L’Associazione, presieduta da Daniela Parmigiani, ha infatti esteso, insieme alla proposta disciplinare (Filosofia più Poesia, Biologia, Astronomia e Psicologia), il proprio perimetro urbano. “Stiamo diventando un progetto metropolitano”, così, con orgoglio, l’ex sindaco Marco Invernizzi (tra i fondatori di UrbanaMente) ha colorato il saluto ai presenti e al relatore Giuseppe Frasso, ordinario di Filologia della Letteratura italiana presso l’Università Cattolica. “Io sono solo un professore, contento di esserlo, non un brillante conferenziere”, ha esordito (chiuderà, celiando, rivolto alla sala: “Vi ho ucciso?”) prima di avviare il proprio intervento – ‘Il desiderio di conoscere, conoscere, dramma del conoscere (Inferno canto XXVI) – “su un aspetto dell’opera di Dante spesso lasciato agli addetti ai lavori”, vale a dire, il problema della conoscenza, legato al desiderio di conoscere; perciò, si è dovuto attendere un poco per incontrare il mitico Ulisse (credo ancora adesso nella top ten dei più amati della Divina Commedia).

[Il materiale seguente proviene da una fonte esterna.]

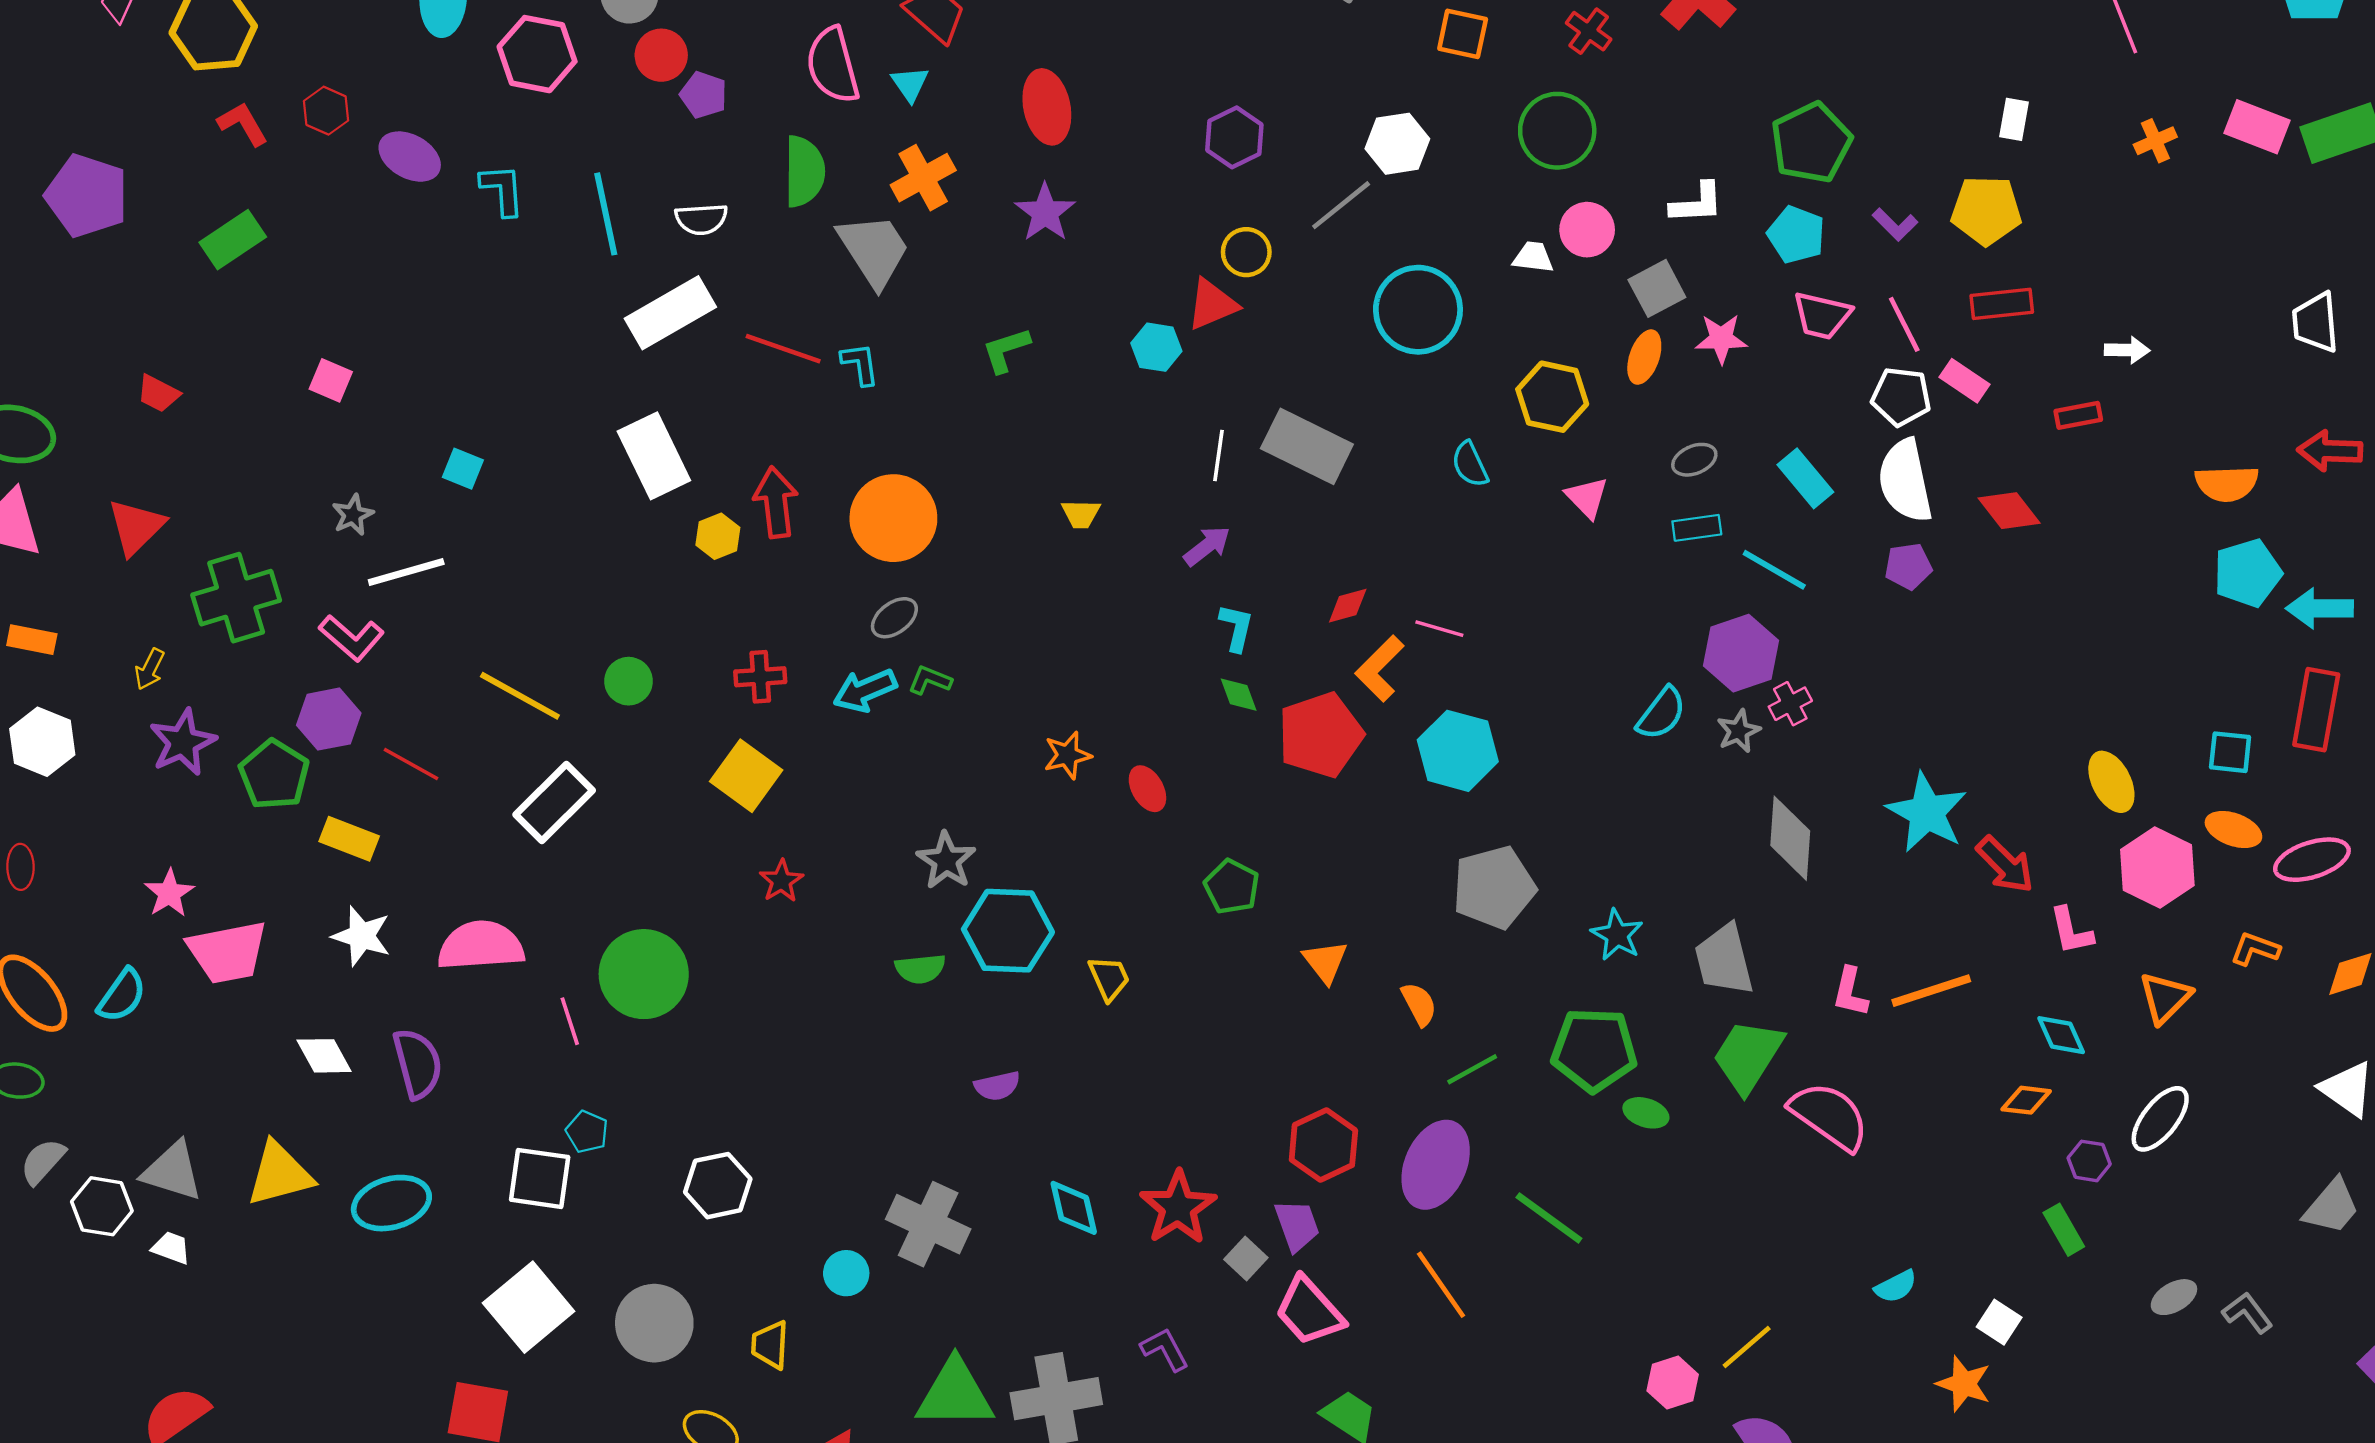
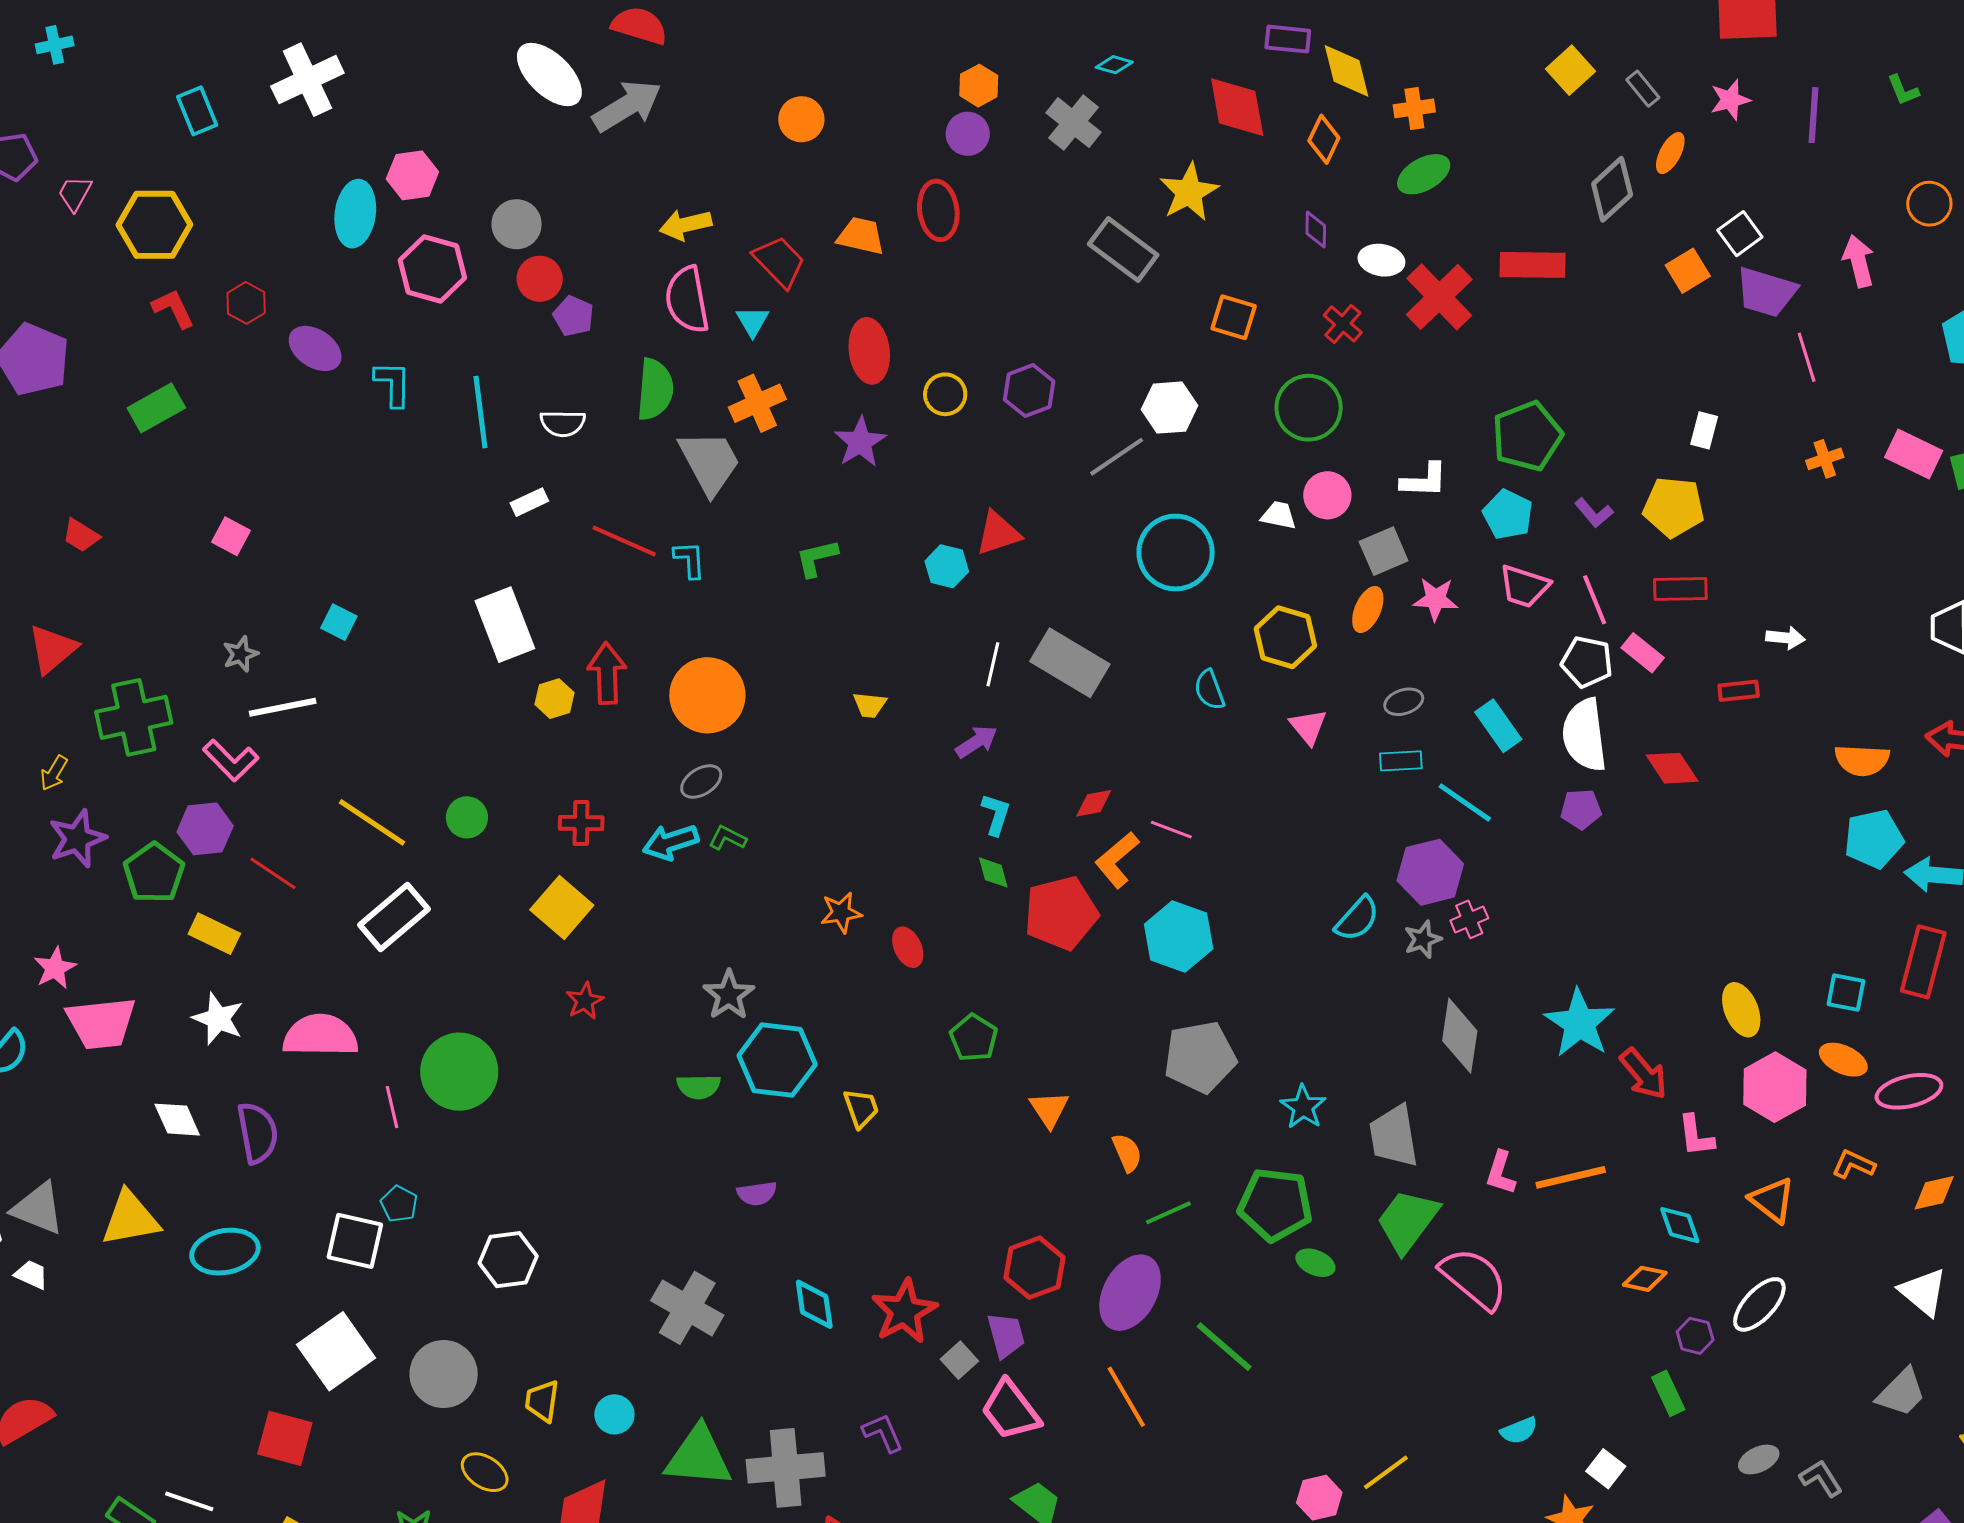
yellow circle: (1246, 252) -> (945, 394), moved
white rectangle: (670, 313) -> (529, 502), size x0.5
orange triangle: (2165, 998) -> (1772, 1200), turned -42
cyan circle: (846, 1273) -> (614, 1414), moved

Il Docente ha citato passi del Convivio: il desiderio di conoscere è insito nell’uomo, è un istinto datogli da Dio e, per la stessa felicità dell’individuo, non può che essere appagato (Aristotele docet). Vi sono dei limiti a questo? Frasso ha esortato a non dimenticare che il Poeta “era un cristiano del Medio Evo”, convinto che l’uomo non può oltrepassare il segno, sfidare il mistero con il solo ingegno, quindi, per ciò che supera la sua capacità di comprendere, come fa dire a Virgilio, si deve affidare a Beatrice (ovvero alla Fede, alla Grazia, alla Teologia). Ma l’Ulisse dantesco, personaggio straordinario e coinvolgente, lo fa, si scontra con il soprannaturale.

“La vicenda assume quasi le tinte di un dramma greco… un’ananké in termini cristiani”, ha chiosato il relatore. L’Itacense non è pertanto un eroe romantico, bensì tragico, la cui colpa più grave è il folle volo, ancorché arda, consigliere di frode, nel fondo dell’Inferno. “La montagna scura è l’Eden da cui il genere umano è stato scacciato e cui può tornare solo dopo la morte”.

L’Alighieri ammira l’intelligenza, l’ardore a divenir del mondo esperto di Ulisse, l’orazion picciola con cui questi sprona i compagni contiene concetti incontrovertibili, “fatti non foste a viver come bruti ma per seguir virtute e canoscenza”, tuttavia lo condanna. “Solo tenendo presente il contesto medioevale, capiamo appieno l’Ulisse del Poema”, ha ribadito il Professore, che, lungi da sé il voler attualizzare Dante – “la qualcosa non si deve fare con gli autori classici” – ha concluso affermando come la riflessione sul Canto XXVI una domanda sull’oggi la ponga.

“Fino a che punto usare la nostra ragione per conoscere? il nostro desiderio di conoscenza può e deve avere qualche limite?”. Non sa la risposta, ma ringrazia Dante per avergli suscitato l’interrogativo. E qui si tratta di una faccenda etica (cristiana e laica). Molte le osservazioni dal pubblico – c’era anche il sindaco Chiara Calati – e ulteriori considerazioni su libero arbitrio e responsabilità della scelta. E’ stata una serata densa, intensa, stimolante alla cui riuscita hanno collaborato il gruppo Oida, gli studenti (nella lettura dei testi, permettetemi, si poteva e doveva fare meglio) e i docenti del Liceo. Fine (a questo punto sono io a preoccuparmi di non aver ucciso nessuno).